Tepat 70 tahun yang lalu, pemimpin dari 29 negara di Asia dan Afrika berhimpun di Bandung, Jawa Barat pada 18—24 April 1955 demi mengikuti Konferensi Asia Afrika meski di tengah berbagai dinamika dan tantangan domestik masing-masing.
Dari agenda internasional tersebut, lahirlah sepuluh poin perjuangan untuk mewujudkan perdamaian dan kerja sama dunia yang dikenal dengan nama “Dasasila Bandung”, atau “Semangat Bandung” atau “Deklarasi Bandung”.
Keberhasilan penyelenggaraan Konferensi Asia yang dihadiri 29 negara dari Asia dan Afrika itu menginspirasi perjuangan kemerdekaan di berbagai negara untuk membebaskan diri dari penjajahan. Akibatnya, jumlah anggota PBB meningkat seiring bertambahnya negara merdeka.
Perserikatan Bangsa-Bangsa (PBB) hanya memiliki 76 negara anggota pada dekade KAA berlangsung.

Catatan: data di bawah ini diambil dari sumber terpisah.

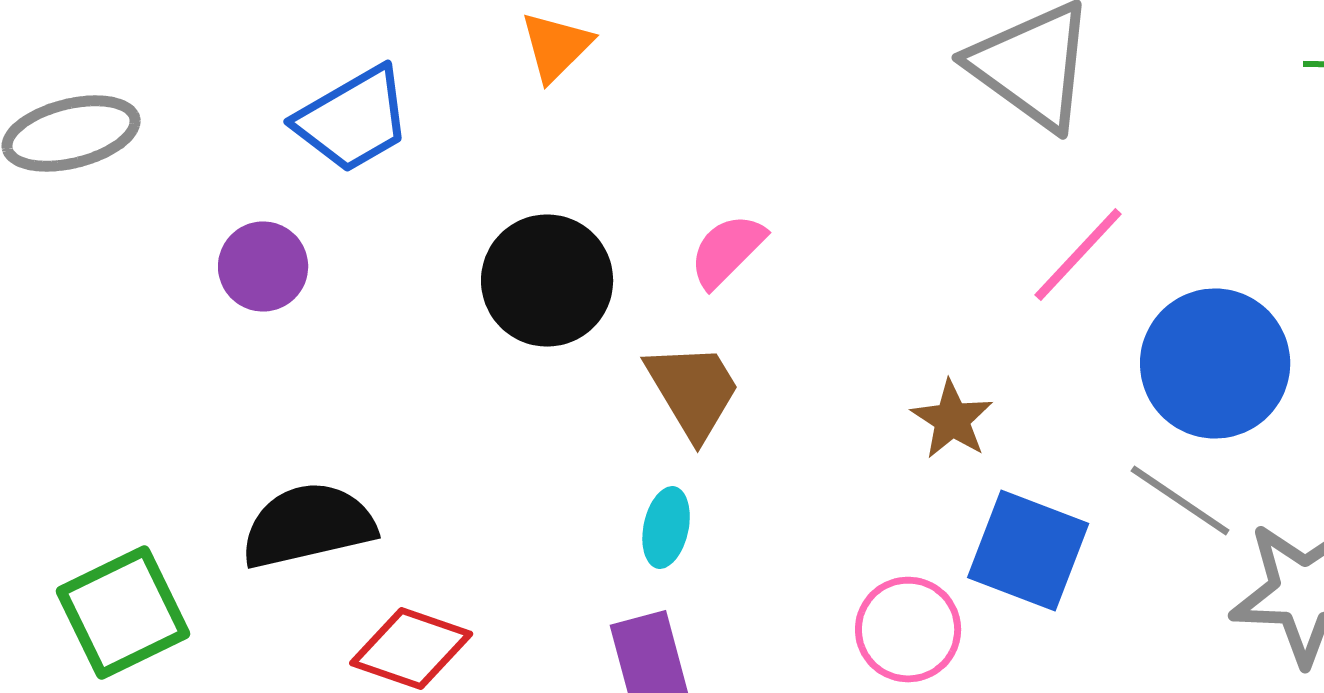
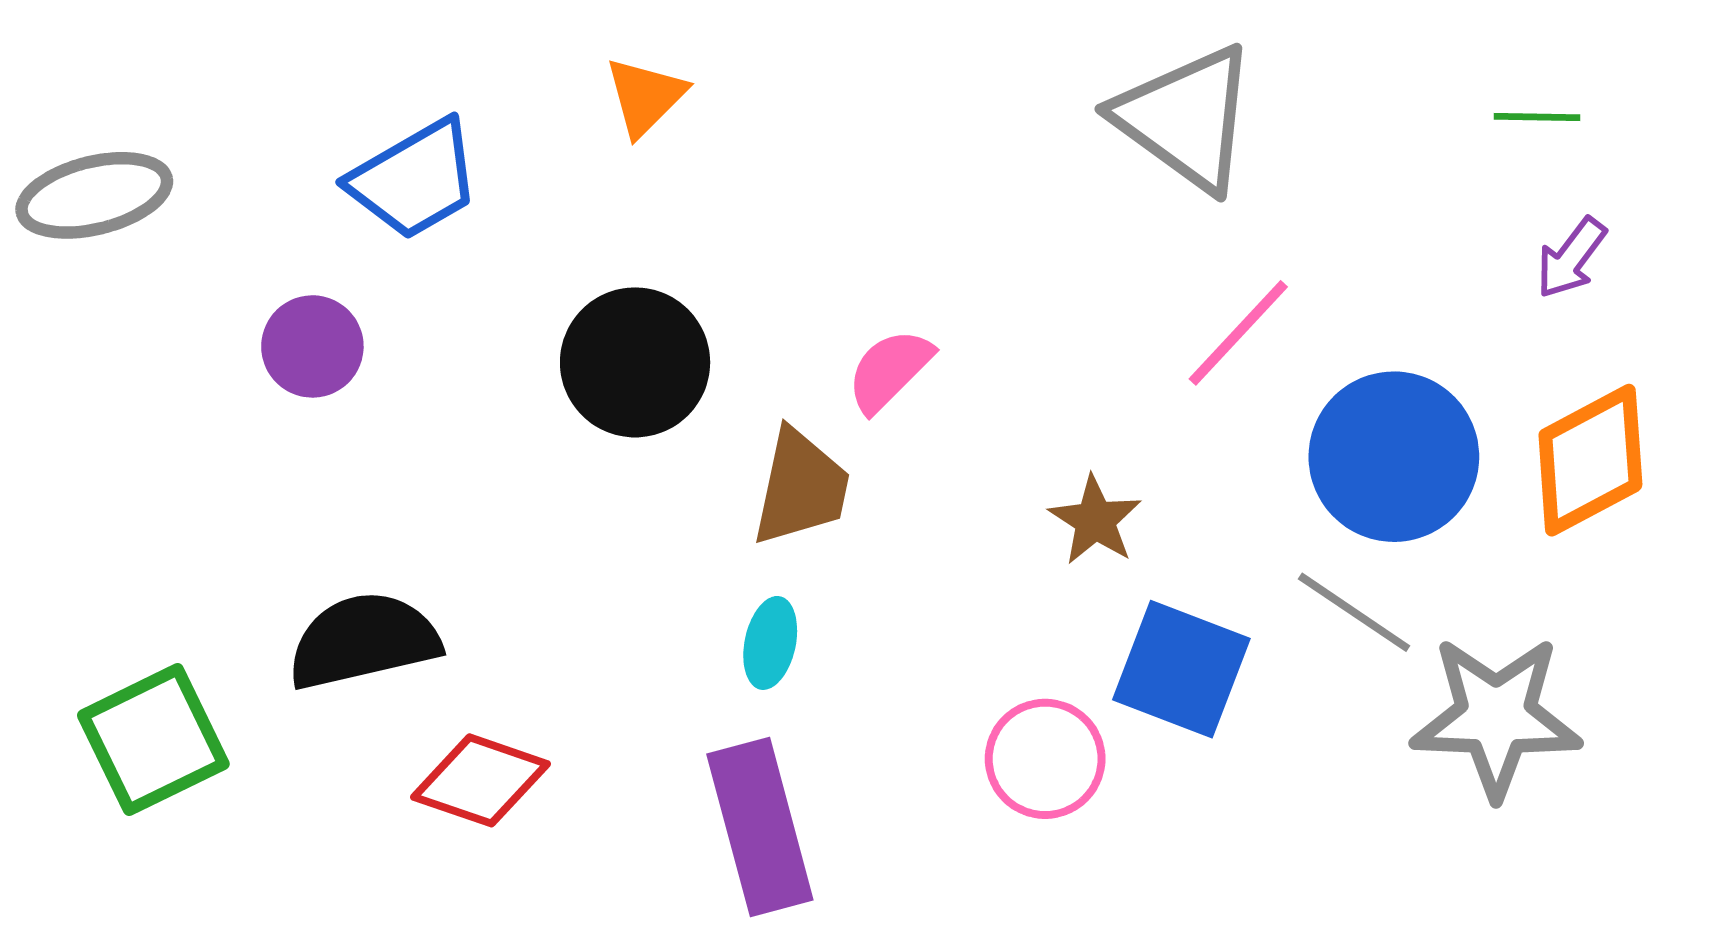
pink semicircle: (727, 250) -> (889, 370), moved
brown trapezoid: (693, 390) -> (801, 487), turned 43

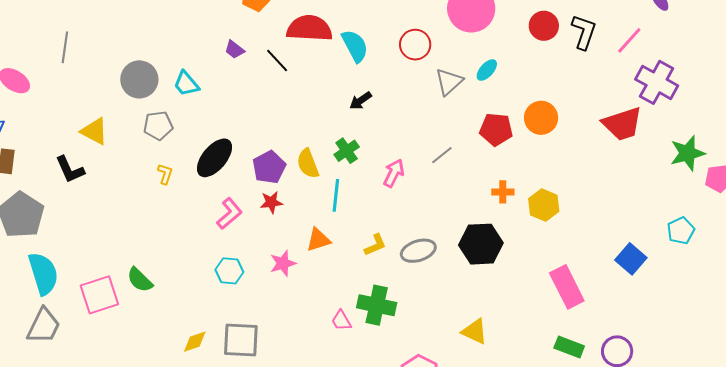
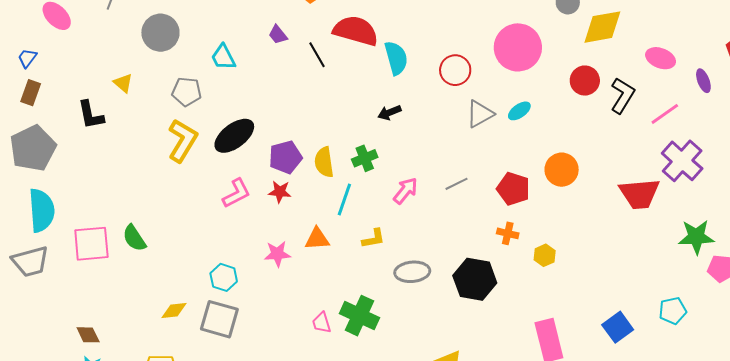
gray circle: (139, 79) -> (160, 33), moved
red pentagon: (496, 129) -> (513, 189), moved
yellow triangle: (94, 131) -> (123, 83), size x0.7
yellow L-shape: (165, 174) -> (183, 140), size x2.0
yellow hexagon: (544, 205) -> (545, 255), size x0.7
yellow L-shape: (375, 245) -> (373, 239), moved
cyan hexagon: (229, 271) -> (224, 277), moved
gray trapezoid: (44, 326) -> (30, 261), turned 36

Jumlah itu melonjak hampir dua kali lipat menjadi 144 negara pada akhir tahun 1975.
Meningkatnya jumlah anggota PBB itu menjadi satu bukti penting akan kesuksesan KAA mendorong transformasi di tingkat dunia.
Namun demikian, situasi dunia 70 tahun setelah KAA 1955 semakin kompleks karena kepercayaan antara negara-negara serta keyakinan terhadap institusi multilateral semakin luntur.
Semakin banyak negara mengambil langkah unilateral tanpa peduli dampaknya bagi negara lain, sementara hukum internasional tampak diterapkan secara tebang pilih kepada negara-negara lemah.
Masih tetap relevan
Nilai-nilai dari "Semangat Bandung" yang berhasil mendorong kemerdekaan negara-negara baru dan memberi rambu untuk menjaga perdamaian di tengah kerasnya perseteruan dunia akibat Perang Dingin, tentu tidak bisa tiba-tiba dinafikan begitu saja dan dinilai menjadi tak relevan di masa kini.
Wakil Menteri Luar Negeri (Wamenlu) RI Arrmanatha Nasir menegaskan bahwa Dasasila Bandung tetap relevan bagi diplomasi Indonesia dan akan dijadikan landasan bagi usaha Indonesia memperjuangkan reformasi di tingkat dunia.
“Indonesia akan mendorong reformasi global dengan mengusung nilai-nilai Semangat Bandung tahun 1955,” kata Wamenlu, sembari menegaskan tekad Indonesia untuk memilih jalan kerja sama, bukan konfrontasi, saat menghadapi perubahan geopolitik dunia.